Kazılar, Ankara Üniversitesi Vesile ve Ruz-Coğrafya Fakültesi Kazı Bilimi Bölümü Protohistorya ve Önasya Arkeolojisi Anabilim Dalı Öğretim Üyesi Prof. Dr. Tayfun Sebep başkanlığında, Firez ve Turizm Bakanlığı, Türk Sıra Kurumu ve Ankara Üniversitesinin desteğiyle sürdürülüyor.

Bu yılki kazılarda harabelik yerinin kuzeyindeki bölgeye ağırbaşlılık verildi

Prof. Dr. Sebep, AA muhabirine, Alacahöyük’ün 2020’bile Cumhurbaşkanlığı kararıyla on 12 mahiye kazı statüsüne alındığını, yaz aylarında sahada çalıştıklarını, şita aylarında ise çalışmaların kazı evinde antrepo ve im çalışmaları şeklinde sürdüğünü söyledi.
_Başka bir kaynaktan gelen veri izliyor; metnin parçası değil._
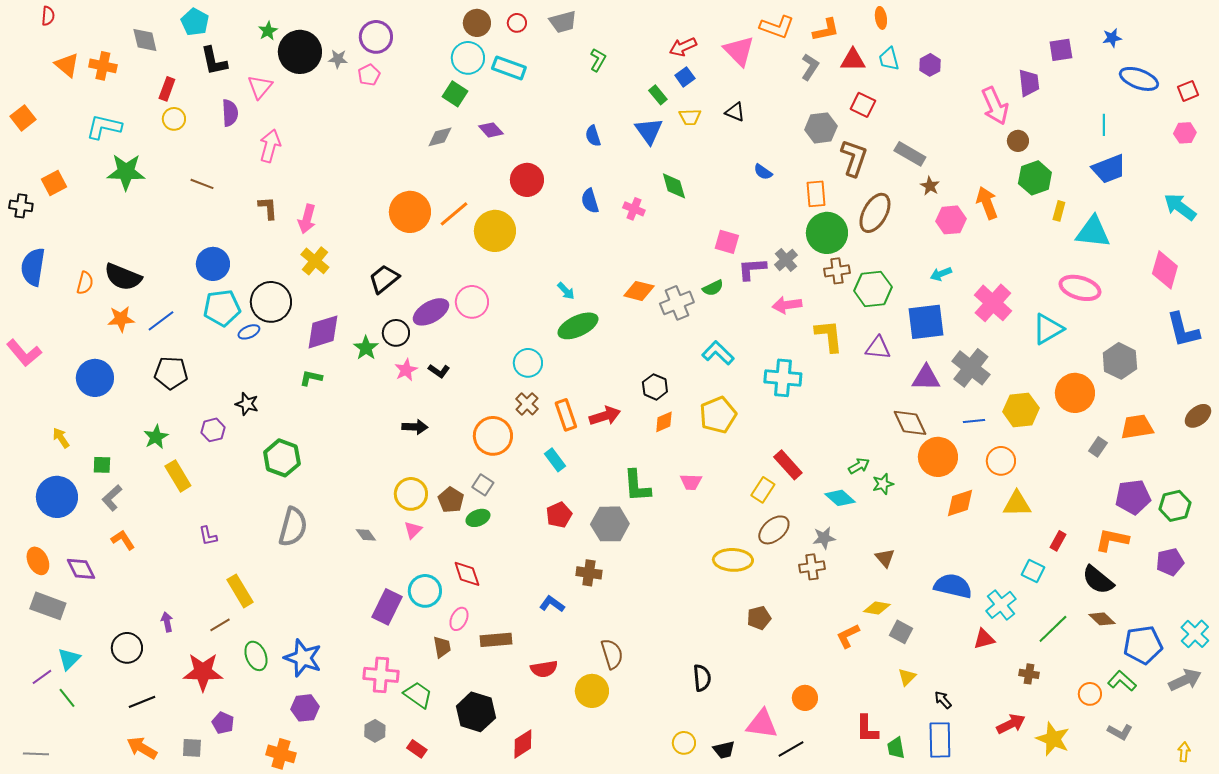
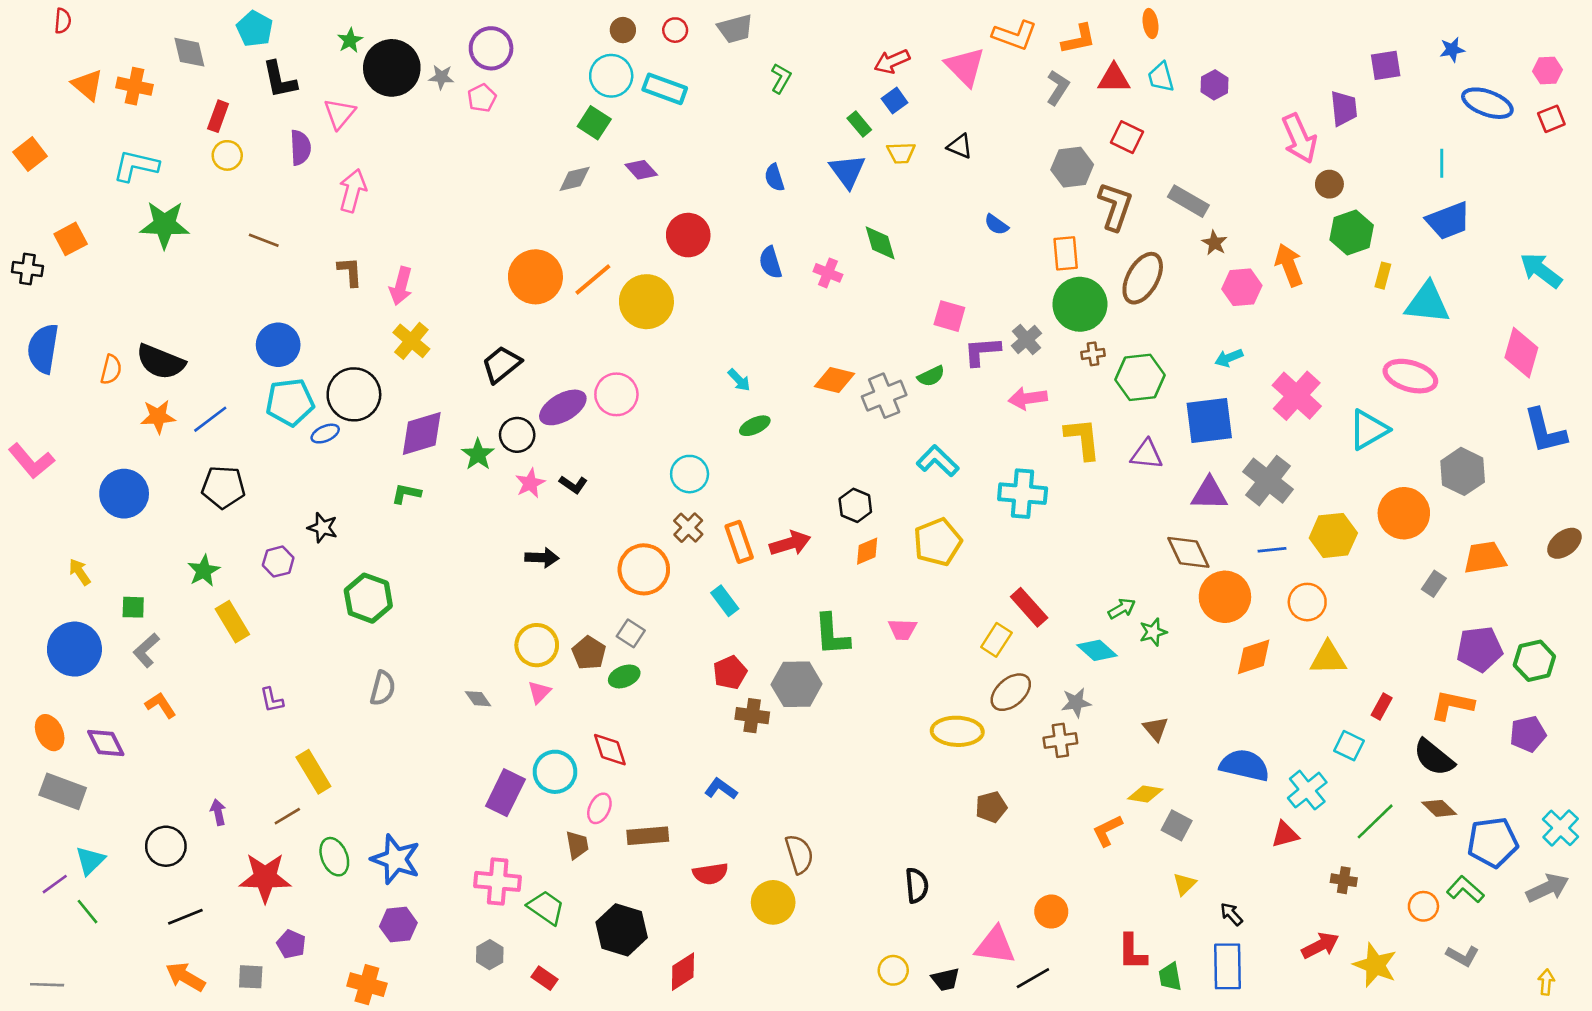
brown circle: (477, 23) -> (623, 30), size x0.7
pink hexagon: (1185, 133) -> (1547, 71), moved
brown cross: (837, 271) -> (1093, 354), size x0.7
green ellipse: (578, 326) -> (755, 426), size x0.6
gray semicircle: (293, 527) -> (383, 688), size x0.7
brown cross: (589, 573) -> (752, 716), moved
Bu yıl arkeolojik kazılarda örenlik yerinin kuzeyinde düz düz bölgeye ciddiyet verdiklerini belirten Yıldırım, tarihi kentte önceden açığa çıkartılan Hitit direnç duvarlarının güçlendirilmesi, yer düzenlemesi ve arkeolojik hafriyat çalışmalarının benzeri arada yürütüldüğünü bildirdi.

Alacahöyük’ün hem kazı bilimsel kazı yapılan hem de ziyaretçilerin gezebildiği ören yerlerinden olduğuna dikkati çekici Saika, imkanlar dahilinde yıpranmamış projelerle ziyaretçilere daha ferah görseller hazırlamayı hedeflediklerini anlattı.

Kazıların mefret aynı amacının dahi Alacahöyük’te vadi altındaki katmanlara ilgili bilgilerin eskimemiş teknolojiyle güncellenmesini içerdiğinin altını çizen Yıldırım, şunları kaydetti:

“Hitit sarayının dakikasında kuzeyindeki derin açmalarda yerleşim tabakalarını elan net ortaya koyma çalışmalarımız devam ediyor. Buradaki çalışmamızın esas nedenlerinden biri, kronolojiyi Ilımlı Küçük Asya’de elde edilen yıpranmamış bilgiler ışığında sağlam aynı şekilde oturtabilmek. Güzeşte yıl bu işe höyüğün ortasındaki derin çukurlarda başlamıştık, bu sene Kuzey’deki çukurla birlikte ahit dizilimini elan kesin kendisine ortaya koymayı hedefliyoruz. Ayrımsız yandan buradan numuneler alınıyor, laboratuvarlarda sınav ediliyor, ayrımsız taraftan de höyüğün rastgele iki bölgesinde gelişen er tunç çağı ve kalkolitik zaman sosyal yaşamı ve çevre kültürlerle ilişkilerini öğrenmeyi hedefliyoruz.”